## PROVIDED DATA
____

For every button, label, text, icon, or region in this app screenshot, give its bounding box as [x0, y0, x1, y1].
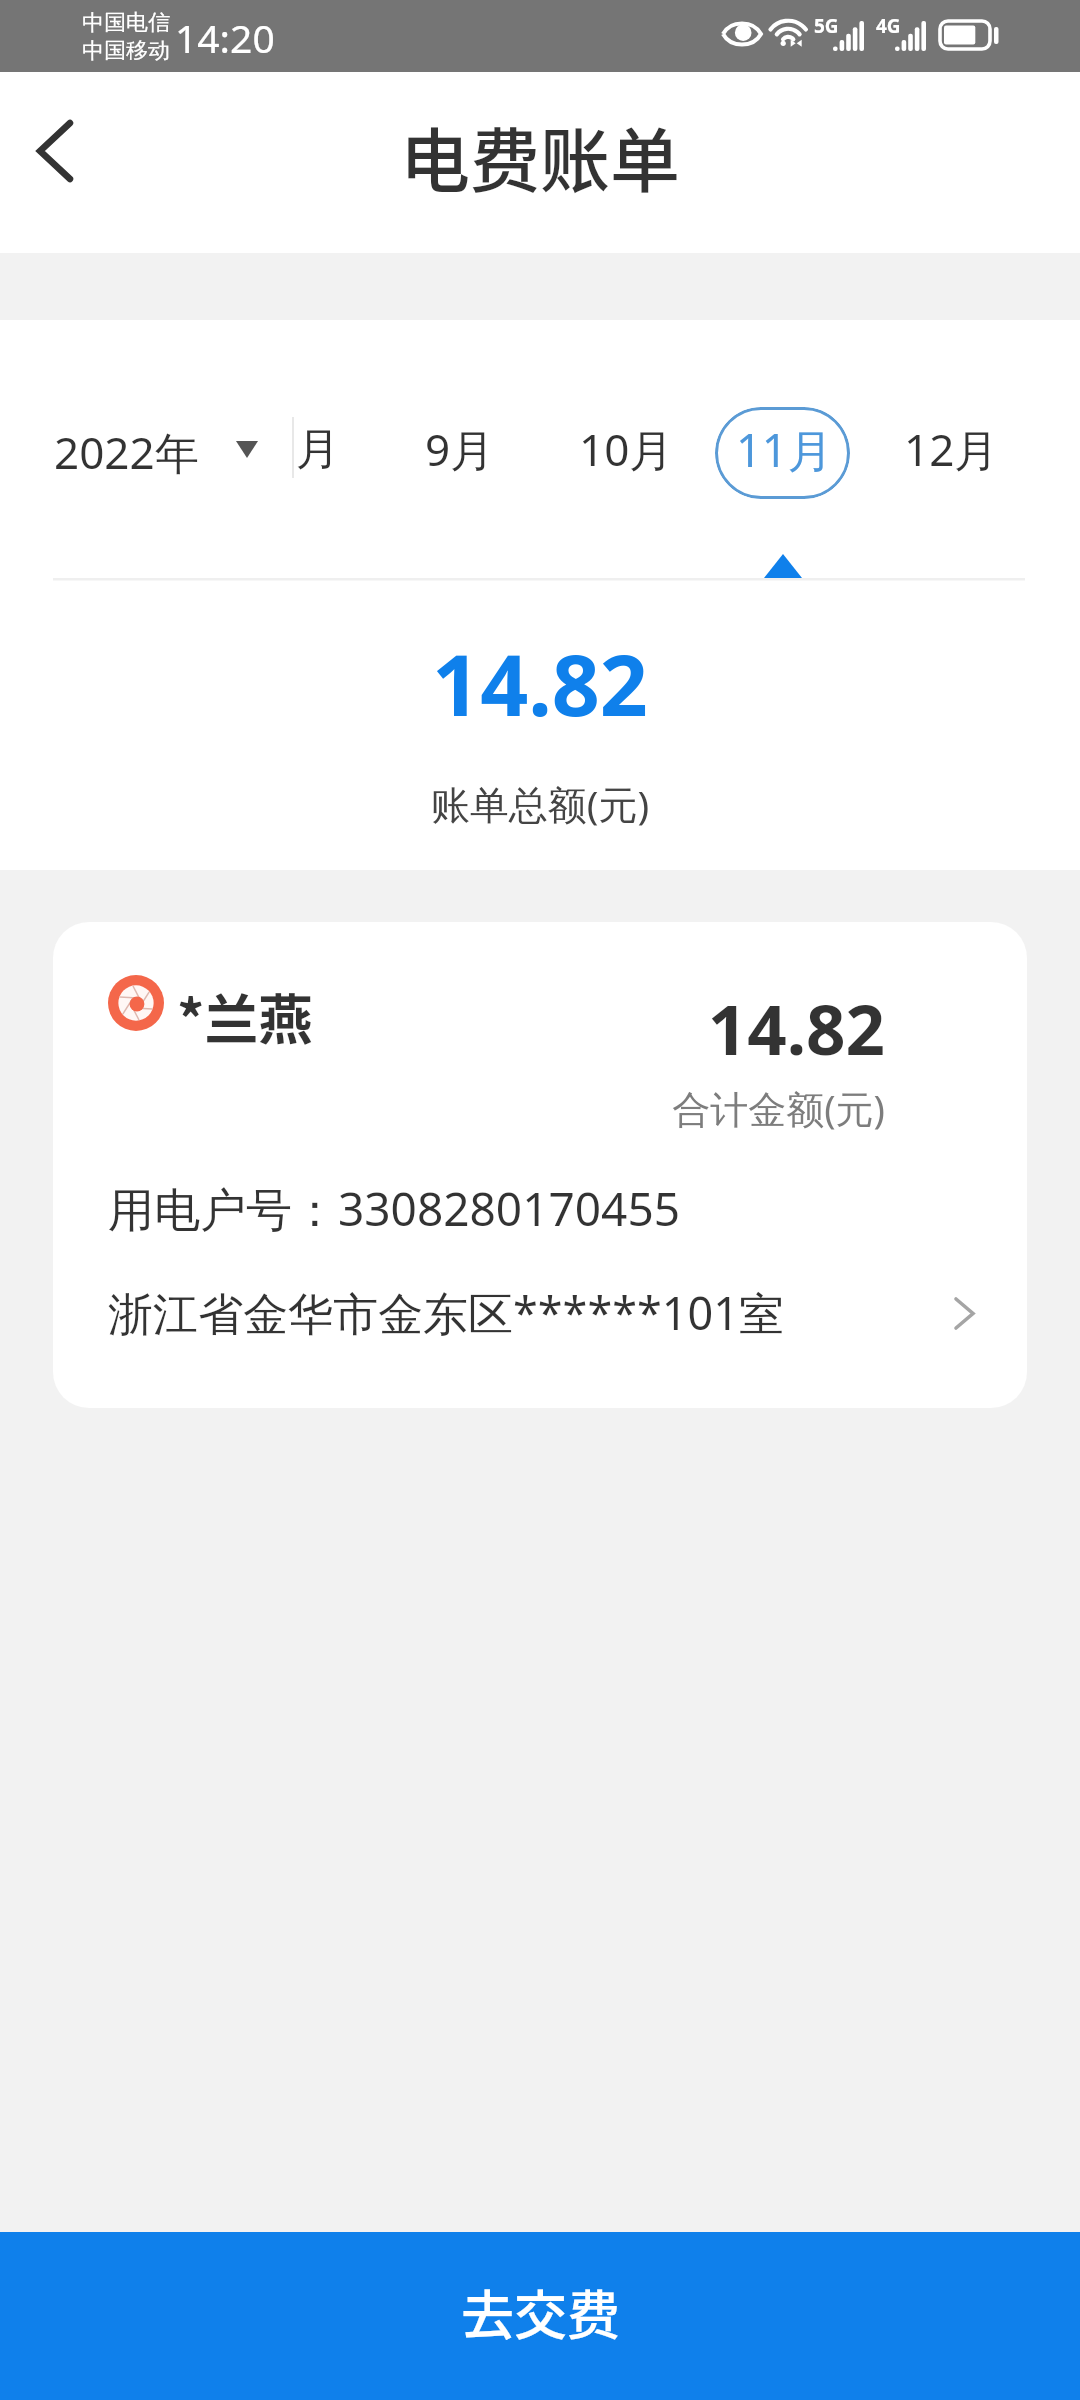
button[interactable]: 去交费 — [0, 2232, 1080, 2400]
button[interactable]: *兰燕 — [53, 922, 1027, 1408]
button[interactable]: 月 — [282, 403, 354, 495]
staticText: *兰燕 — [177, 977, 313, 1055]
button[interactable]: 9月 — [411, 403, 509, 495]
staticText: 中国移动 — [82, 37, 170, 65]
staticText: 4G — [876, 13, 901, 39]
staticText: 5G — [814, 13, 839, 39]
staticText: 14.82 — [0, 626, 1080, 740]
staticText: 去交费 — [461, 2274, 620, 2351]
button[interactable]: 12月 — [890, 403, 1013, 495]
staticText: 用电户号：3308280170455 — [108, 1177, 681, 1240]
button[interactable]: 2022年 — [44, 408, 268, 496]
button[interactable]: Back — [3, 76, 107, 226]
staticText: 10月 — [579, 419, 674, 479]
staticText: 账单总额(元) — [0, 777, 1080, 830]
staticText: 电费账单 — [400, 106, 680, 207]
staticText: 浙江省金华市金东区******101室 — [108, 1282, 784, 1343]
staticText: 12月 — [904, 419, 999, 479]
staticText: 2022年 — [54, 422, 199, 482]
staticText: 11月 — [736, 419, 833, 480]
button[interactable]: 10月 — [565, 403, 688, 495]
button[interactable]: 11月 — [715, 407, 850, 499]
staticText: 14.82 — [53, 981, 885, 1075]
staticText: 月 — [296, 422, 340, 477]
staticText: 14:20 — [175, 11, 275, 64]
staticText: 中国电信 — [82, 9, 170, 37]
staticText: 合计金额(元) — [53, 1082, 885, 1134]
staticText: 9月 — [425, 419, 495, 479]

____

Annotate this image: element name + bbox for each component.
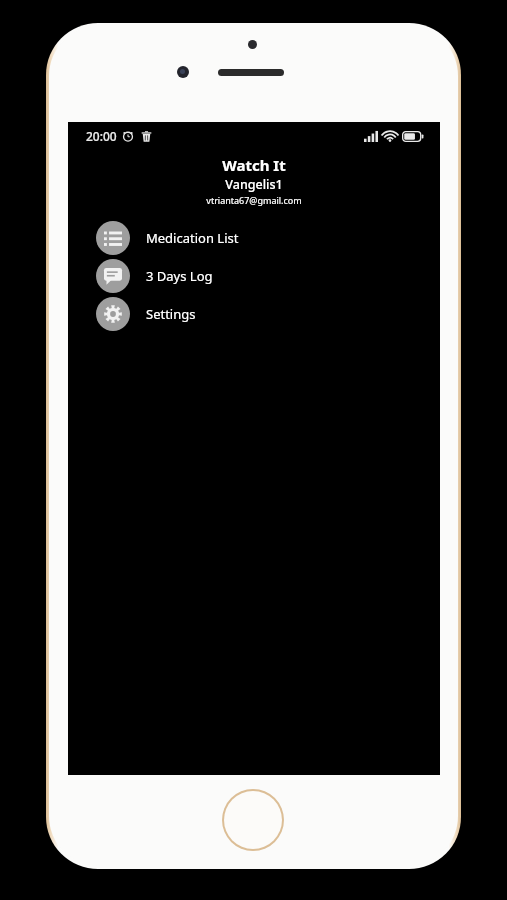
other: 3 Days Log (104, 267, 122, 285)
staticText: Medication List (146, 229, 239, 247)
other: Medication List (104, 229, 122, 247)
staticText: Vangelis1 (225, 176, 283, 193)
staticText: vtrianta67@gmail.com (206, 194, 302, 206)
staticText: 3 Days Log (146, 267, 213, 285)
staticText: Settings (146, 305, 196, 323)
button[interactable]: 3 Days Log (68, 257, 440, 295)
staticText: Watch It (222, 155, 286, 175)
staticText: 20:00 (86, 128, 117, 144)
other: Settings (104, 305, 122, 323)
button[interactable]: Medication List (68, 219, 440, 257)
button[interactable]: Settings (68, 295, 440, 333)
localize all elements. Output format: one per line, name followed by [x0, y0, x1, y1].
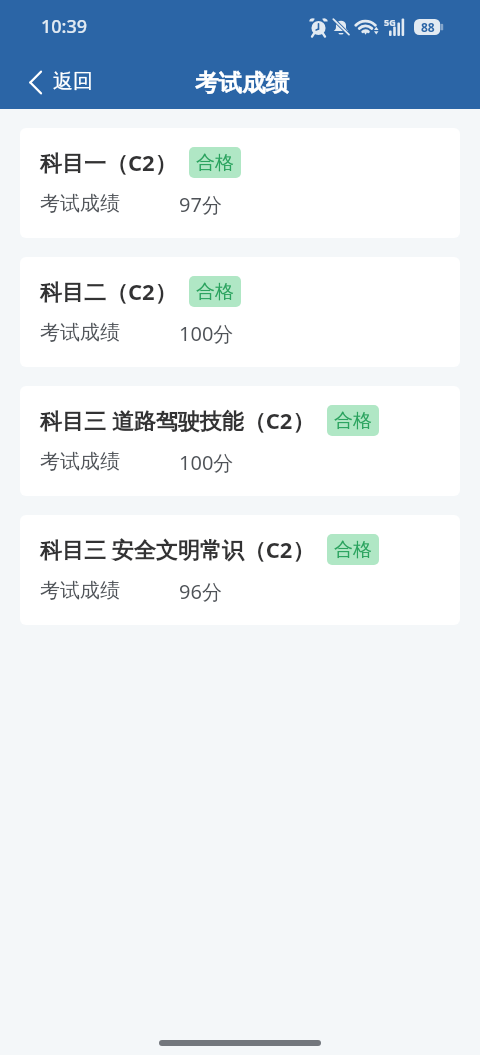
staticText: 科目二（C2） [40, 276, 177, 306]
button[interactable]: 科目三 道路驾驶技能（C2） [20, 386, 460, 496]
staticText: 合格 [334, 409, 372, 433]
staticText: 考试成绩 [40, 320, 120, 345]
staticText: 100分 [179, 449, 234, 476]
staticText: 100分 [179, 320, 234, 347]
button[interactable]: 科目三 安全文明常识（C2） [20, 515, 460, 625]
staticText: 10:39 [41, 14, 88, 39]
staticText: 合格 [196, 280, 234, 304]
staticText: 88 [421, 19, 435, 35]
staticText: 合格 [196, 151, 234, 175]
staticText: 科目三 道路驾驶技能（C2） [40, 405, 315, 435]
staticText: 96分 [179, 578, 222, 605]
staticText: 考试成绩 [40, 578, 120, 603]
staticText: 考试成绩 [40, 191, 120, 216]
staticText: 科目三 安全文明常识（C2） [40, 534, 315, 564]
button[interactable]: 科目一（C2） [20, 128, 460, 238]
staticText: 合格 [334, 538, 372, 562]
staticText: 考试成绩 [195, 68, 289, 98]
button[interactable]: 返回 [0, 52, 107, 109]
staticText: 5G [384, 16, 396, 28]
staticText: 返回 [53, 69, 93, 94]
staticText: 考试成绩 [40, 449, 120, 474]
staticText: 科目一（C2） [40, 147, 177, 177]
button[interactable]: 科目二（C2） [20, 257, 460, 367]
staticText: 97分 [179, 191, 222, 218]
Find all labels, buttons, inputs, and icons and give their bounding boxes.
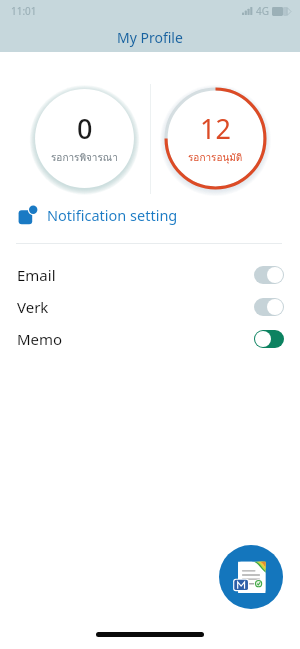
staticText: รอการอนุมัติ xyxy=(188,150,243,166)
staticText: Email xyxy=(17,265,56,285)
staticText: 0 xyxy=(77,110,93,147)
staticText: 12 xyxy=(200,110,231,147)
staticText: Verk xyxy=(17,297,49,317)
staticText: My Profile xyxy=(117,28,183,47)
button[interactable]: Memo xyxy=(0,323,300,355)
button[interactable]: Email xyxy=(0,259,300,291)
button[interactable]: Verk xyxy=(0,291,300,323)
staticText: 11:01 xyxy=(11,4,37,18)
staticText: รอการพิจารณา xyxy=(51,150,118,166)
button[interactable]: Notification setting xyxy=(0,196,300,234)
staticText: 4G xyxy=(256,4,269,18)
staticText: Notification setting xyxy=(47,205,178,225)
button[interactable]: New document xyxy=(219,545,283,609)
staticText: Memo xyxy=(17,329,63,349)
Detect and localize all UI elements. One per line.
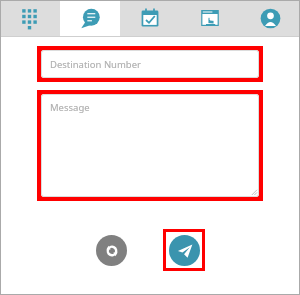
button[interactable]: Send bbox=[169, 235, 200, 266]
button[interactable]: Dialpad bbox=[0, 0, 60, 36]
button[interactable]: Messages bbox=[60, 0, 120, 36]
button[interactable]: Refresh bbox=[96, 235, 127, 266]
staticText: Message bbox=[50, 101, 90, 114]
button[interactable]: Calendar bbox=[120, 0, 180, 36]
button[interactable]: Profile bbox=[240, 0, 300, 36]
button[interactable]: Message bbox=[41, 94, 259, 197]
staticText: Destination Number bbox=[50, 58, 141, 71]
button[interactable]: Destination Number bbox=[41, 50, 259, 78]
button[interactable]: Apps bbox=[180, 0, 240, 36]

____

## BRIEF
Reproduce each line from the data that has "Medication" in it.

## YOUR SOLUTION
staticText: Medication List (146, 229, 239, 247)
other: Medication List (104, 229, 122, 247)
button[interactable]: Medication List (68, 219, 440, 257)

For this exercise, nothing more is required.